There was only one thing she had to come to terms with now. What should she do about it all?
Most urgently, they had to clear her mother’s name and get her out of jail….
Suddenly Carolyn realized there was something even more important than her mother’s release that had to be dealt with first. Her mother had hinted at it in jail, but Carolyn had adroitly avoided the issue and probably hurt her mother in the process. Carolyn had to decide how she felt about all this, and then she had to apologize to her mother.
How did she feel?
Was she angry at her mother for keeping those secrets? She wanted to be, and at first, when she ran out of the jail, she was…a little. But she was almost a woman herself now, an adult, and she could begin to understand a woman’s urge to protect her children.
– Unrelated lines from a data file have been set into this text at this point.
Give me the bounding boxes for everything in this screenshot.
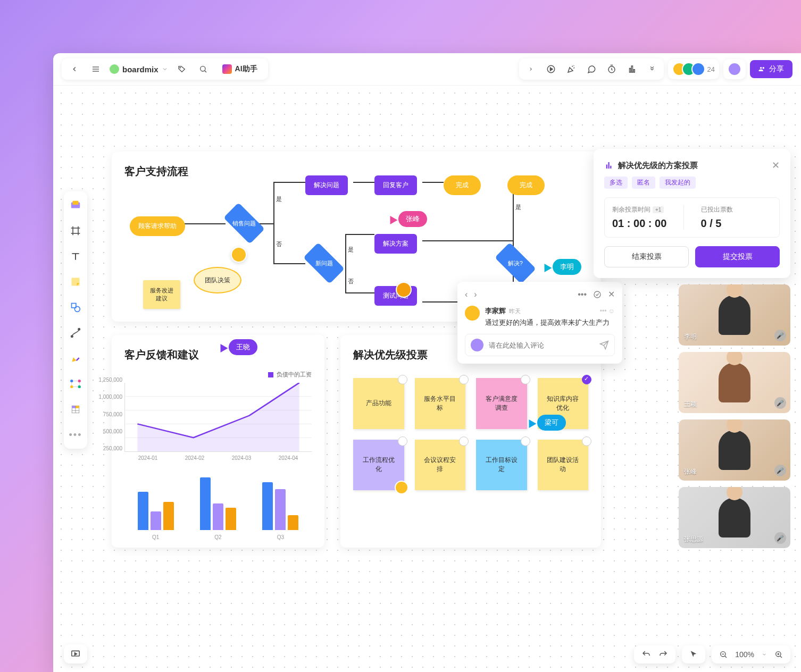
avatar	[691, 62, 705, 76]
share-button[interactable]: 分享	[750, 60, 792, 78]
flow-node-process[interactable]: 解决问题	[305, 175, 348, 195]
mindmap-tool[interactable]	[68, 376, 83, 391]
text-tool[interactable]	[68, 249, 83, 264]
ai-assistant-button[interactable]: AI助手	[217, 62, 263, 76]
sticky-checkbox[interactable]	[521, 436, 530, 446]
shape-tool[interactable]	[68, 300, 83, 315]
comment-send[interactable]	[599, 340, 609, 350]
present-button[interactable]	[64, 644, 87, 663]
flow-node-end[interactable]: 完成	[507, 175, 545, 195]
video-tile[interactable]: 张思源🎤	[679, 487, 790, 548]
zoom-out-button[interactable]	[719, 650, 728, 659]
mic-icon[interactable]: 🎤	[774, 532, 786, 544]
comment-next[interactable]: ›	[474, 290, 477, 299]
tag-button[interactable]	[174, 62, 189, 77]
svg-rect-10	[631, 66, 632, 72]
sticky-checkbox[interactable]	[582, 375, 591, 384]
comment-more[interactable]: •••	[578, 290, 587, 299]
vote-panel-close[interactable]: ✕	[772, 159, 780, 171]
expand-button[interactable]	[523, 62, 538, 77]
sticky-checkbox[interactable]	[459, 436, 469, 446]
chat-button[interactable]	[584, 62, 599, 77]
svg-rect-11	[633, 70, 635, 72]
sticky-note[interactable]: 服务改进建议	[143, 280, 180, 309]
pointer-tool[interactable]	[689, 650, 698, 659]
edge-label: 否	[348, 278, 354, 285]
sticky-checkbox[interactable]	[459, 375, 469, 384]
comment-close[interactable]: ✕	[608, 289, 615, 299]
comment-item-more[interactable]: ••• ☺	[600, 307, 615, 315]
undo-button[interactable]	[641, 650, 651, 659]
sticky-checkbox[interactable]	[521, 375, 530, 384]
zoom-in-button[interactable]	[774, 650, 783, 659]
mic-icon[interactable]: 🎤	[774, 397, 786, 409]
vote-sticky[interactable]: 客户满意度调查	[476, 378, 527, 429]
mic-icon[interactable]: 🎤	[774, 465, 786, 476]
chart-legend: 负债中的工资	[124, 371, 312, 379]
user-count: 24	[707, 65, 715, 73]
sticky-circle[interactable]: 团队决策	[194, 267, 241, 293]
brand[interactable]: boardmix	[110, 64, 168, 74]
pen-tool[interactable]	[68, 351, 83, 366]
canvas[interactable]: ••• 客户支持流程	[53, 85, 801, 672]
comment-popover: ‹ › ••• ✕ 李家辉昨天 ••• ☺ 通过更好的沟通，提高效率来扩大生产力	[457, 282, 622, 364]
count-label: 已投出票数	[701, 205, 772, 214]
search-button[interactable]	[196, 62, 211, 77]
video-tile[interactable]: 李明🎤	[679, 284, 790, 346]
flow-node-decision[interactable]: 销售问题	[223, 203, 265, 244]
svg-point-26	[78, 385, 81, 388]
comment-time: 昨天	[509, 308, 521, 314]
zoom-level[interactable]: 100%	[735, 650, 754, 659]
flow-node-start[interactable]: 顾客请求帮助	[130, 216, 185, 236]
sticky-tool[interactable]	[68, 274, 83, 289]
user-avatars[interactable]: 24	[672, 62, 715, 76]
more-button[interactable]	[645, 62, 660, 77]
submit-vote-button[interactable]: 提交投票	[695, 246, 780, 267]
flow-node-process[interactable]: 解决方案	[374, 234, 417, 254]
end-vote-button[interactable]: 结束投票	[604, 246, 689, 267]
comment-prev[interactable]: ‹	[465, 290, 468, 299]
timer-button[interactable]	[604, 62, 619, 77]
time-label: 剩余投票时间	[612, 205, 650, 214]
redo-button[interactable]	[658, 650, 668, 659]
svg-rect-13	[73, 201, 79, 205]
video-tile[interactable]: 王颖🎤	[679, 352, 790, 413]
vote-sticky[interactable]: 会议议程安排	[415, 440, 466, 491]
current-user-avatar[interactable]	[728, 62, 741, 76]
celebrate-button[interactable]	[564, 62, 579, 77]
chevron-down-icon	[762, 652, 767, 657]
frame-tool[interactable]	[68, 223, 83, 238]
svg-rect-18	[72, 278, 80, 286]
flow-node-decision[interactable]: 新问题	[303, 242, 345, 284]
connector-tool[interactable]	[68, 325, 83, 340]
play-button[interactable]	[544, 62, 558, 77]
sticky-checkbox[interactable]	[398, 436, 407, 446]
video-tile[interactable]: 张峰🎤	[679, 419, 790, 481]
more-tools[interactable]: •••	[68, 427, 83, 442]
menu-button[interactable]	[88, 62, 103, 77]
flow-node-decision[interactable]: 解决?	[495, 242, 536, 284]
mic-icon[interactable]: 🎤	[774, 330, 786, 341]
sticky-checkbox[interactable]	[582, 436, 591, 446]
vote-sticky[interactable]: 工作流程优化	[353, 440, 404, 491]
comment-input[interactable]	[489, 341, 594, 349]
svg-point-23	[70, 380, 73, 382]
flow-node-end[interactable]: 完成	[444, 175, 481, 195]
back-button[interactable]	[67, 62, 82, 77]
sticky-checkbox[interactable]	[398, 375, 407, 384]
vote-sticky[interactable]: 工作目标设定	[476, 440, 527, 491]
poll-button[interactable]	[624, 62, 639, 77]
comment-message: 通过更好的沟通，提高效率来扩大生产力	[485, 318, 615, 327]
edge-label: 是	[348, 246, 354, 254]
flow-node-process[interactable]: 回复客户	[374, 175, 417, 195]
comment-resolve[interactable]	[593, 290, 602, 299]
user-avatar-on-node	[396, 282, 412, 298]
vote-stickies-card: 解决优先级投票 产品功能服务水平目标客户满意度调查知识库内容优化工作流程优化会议…	[340, 335, 601, 548]
vote-sticky[interactable]: 产品功能	[353, 378, 404, 429]
vote-tag: 我发起的	[660, 177, 696, 189]
ai-label: AI助手	[235, 64, 257, 74]
sticker-tool[interactable]	[68, 198, 83, 213]
vote-sticky[interactable]: 服务水平目标	[415, 378, 466, 429]
vote-sticky[interactable]: 团队建设活动	[538, 440, 589, 491]
table-tool[interactable]	[68, 402, 83, 417]
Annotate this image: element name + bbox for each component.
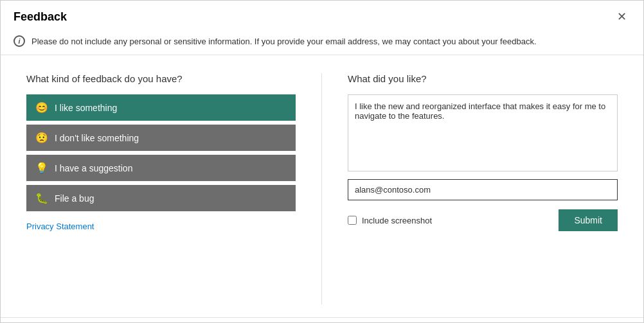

More than that, Carolyn knew her mother well enough to know she was not selfish or cruel. She would never hurt Carolyn on purpose. And Carolyn knew she must assure her mother of this before anything else.
What about her father? Did she hate him? She didn’t even know him, yet he had hurt her mother whom she did know and love. Shouldn’t she hate him for that? But
maybe he would have loved Carolyn and treated her with kindness. Maybe…
Maybe I am just building fairy tales again, she thought dismally. But how can I hate a man I never knew, whom for the last eighteen years I have tried so desperately to protect and love?
It was so much easier to think of actions instead of feelings. But what of her actions, anyway? What should she do about it all? Get her mother out of jail, of course, but then what?
Did it matter? Why should she do anything? Why shouldn’t life just go on as it always had? She had to admit she had a good life, one that she was not eager to change. Most of the time she was happy, even content. At times, especially when her fears were worst, she could be moody and irascible. Yet she loved her life on the ranch. She loved her brother, who was her best and perhaps only real friend near her own age. They had great times riding and racing and working together. And she loved Griff, who had taught her so much about surviving in the hard and sometimes unrelenting country that was their home. The other ranch hands accepted her and treated her with the respect of an equal. She dearly loved Sam, her stepfather. He had taught her about the spiritual aspect of life and led her to a personal faith in God, and had, thus, given her a purpose in her life beyond that nebulous, fearful abyss of her past.
She loved her mother, too, though Carolyn realized she sometimes didn’t show it as a daughter should. The lies about the past had affected their relationship, but they hadn’t dominated it. Mother and daughter had their share of good times together, though their strong wills were apt to clash frequently. Still, it was not so bad that Carolyn was ready to destroy it all—
But did she have a choice? Wasn’t it already destroyed? How could anything be the same again? How could she be the same person now? Whatever Leonard Stoner was, whatever he had done, one thing was certain— he’d had an unalterable effect on his daughter’s life. And, according to her mother, Carolyn had a grandfather out there somewhere. From her mother’s viewpoint, he didn’t appear to be the most noble of men, but should Carolyn then forget all about him? Could she? What was he to her, anyway? Didn’t he hate her mother and wish her dead? Carolyn had no doubt where her loyalty should lie. Yet, he was…her own grandfather.